As per the tenancy deposit scheme, a tenant’s deposit must be protected by present landlords. However, there is a set time limit for safeguarding the deposit properly.
You can follow the deposit protection legislation rules and contact the scheme administrator if you are a tenant. After requesting and sending a formal warning letter, you can file for a court hearing.
It is vital to keep all the evidence ready. The landlord must adhere to deposit scheme rules and pay the right amount as ordered by the court. So, be prepared to answer questions in a court hearing and get back your deposit money.
Frequently Asked Questions
This section covers common questions amongst tenants and landlords about the TDP schemes.

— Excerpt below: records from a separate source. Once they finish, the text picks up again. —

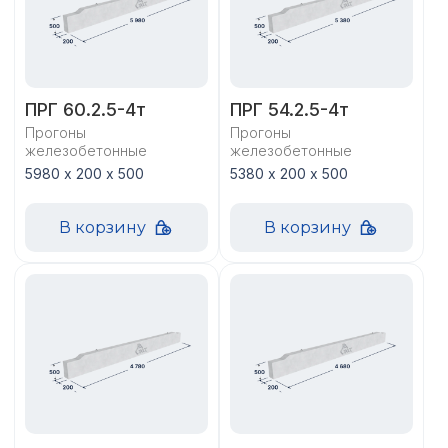
ПРГ 60.2.5-4т
ПРГ 54.2.5-4т
Прогоны
Прогоны
железобетонные
железобетонные
5980 х 200 х 500
5380 х 200 х 500
В корзину
В корзину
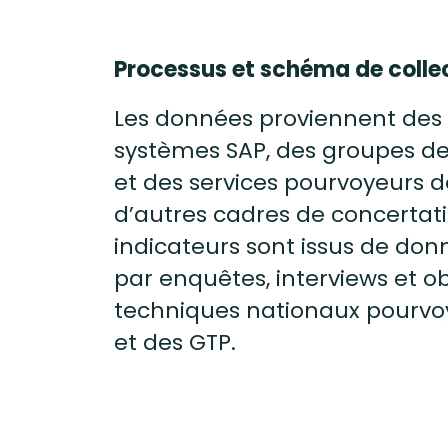
Processus et schéma de colle
Les données proviennent des 
systèmes SAP, des groupes de t
et des services pourvoyeurs
d’autres cadres de concertat
indicateurs sont issus de donn
par enquêtes, interviews et o
techniques nationaux pourvoy
et des GTP.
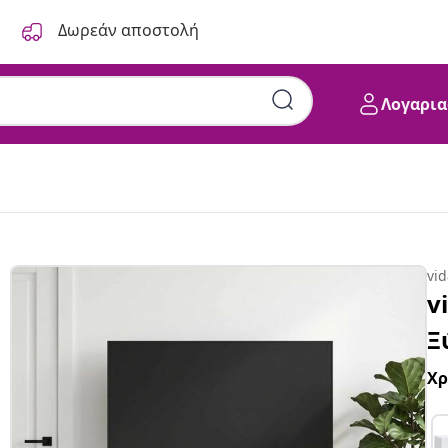
Δωρεάν αποστολή
Λογαρια
vi
v
Ξ
Χ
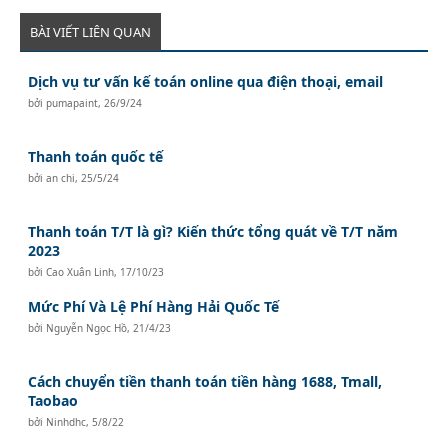
BÀI VIẾT LIÊN QUAN
Dịch vụ tư vấn kế toán online qua điện thoại, email
bởi
pumapaint
,
26/9/24
Thanh toán quốc tế
bởi
an chi
,
25/5/24
Thanh toán T/T là gì? Kiến thức tổng quát về T/T năm
2023
bởi
Cao Xuân Linh
,
17/10/23
Mức Phí Và Lệ Phí Hàng Hải Quốc Tế
bởi
Nguyễn Ngọc Hồ
,
21/4/23
Cách chuyển tiền thanh toán tiền hàng 1688, Tmall,
Taobao
bởi
Ninhdhc
,
5/8/22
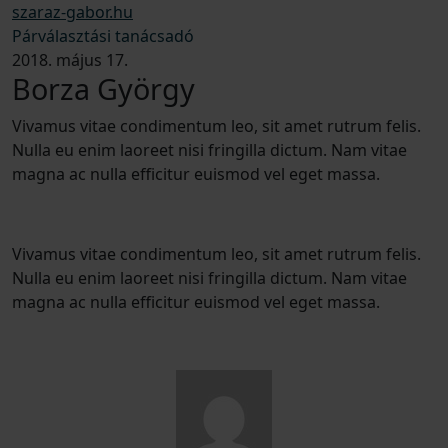
szaraz-gabor.hu
Párválasztási tanácsadó
2018. május 17.
Borza György
Vivamus vitae condimentum leo, sit amet rutrum felis.
Nulla eu enim laoreet nisi fringilla dictum. Nam vitae
magna ac nulla efficitur euismod vel eget massa.
Vivamus vitae condimentum leo, sit amet rutrum felis.
Nulla eu enim laoreet nisi fringilla dictum. Nam vitae
magna ac nulla efficitur euismod vel eget massa.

How long do landlords take to return deposits after the tenancy ends?
After the end of the tenancy period, both tenants and landlords should mutually agree on a deposit amount.
This amount depends on paid rent, property damage (if any), and other charges. After the agreement, the landlords or letting agents need to pay back the deposit within ten days.
In case of an active dispute, the TDP scheme administrator holds the deposit amount.
Do the local council help with tenancy deposits?
Your local council can help you pay the tenancy deposits as per your eligibility. Private renting is possible through deposit guarantee schemes.
In addition, you can also receive budgeting loans that help you pay the tenancy rent in advance. In such a case, contacting your local council proves beneficial.
Is it mandatory for a landlord to take deposits?
In reality, taking a deposit from a tenant is not mandatory. If you are a landlord, you can rent a property without a formal requirement.
However, deposits are necessary to protect landlords from possible property damage. In addition, the property owner can utilise this amount in case of unpaid rents.
In such scenarios, the court compensates a landlord if the tenant fails to follow the rules of the tenancy agreement. Thus, deposits are vital for relevant legal proceedings.
What is Section 21?
Section 21 falls under the Housing Act 1988. This section allows a landlord to send a legal notice to a tenant to evict the property.
This section comes into effect after the tenancy ends. However, landlords cannot impose Section 21 within the first four months of an assured shorthold tenancy.
Also, Section 21 has a legal duration of six months. Post this tenure, without any court action; the notice becomes invalid.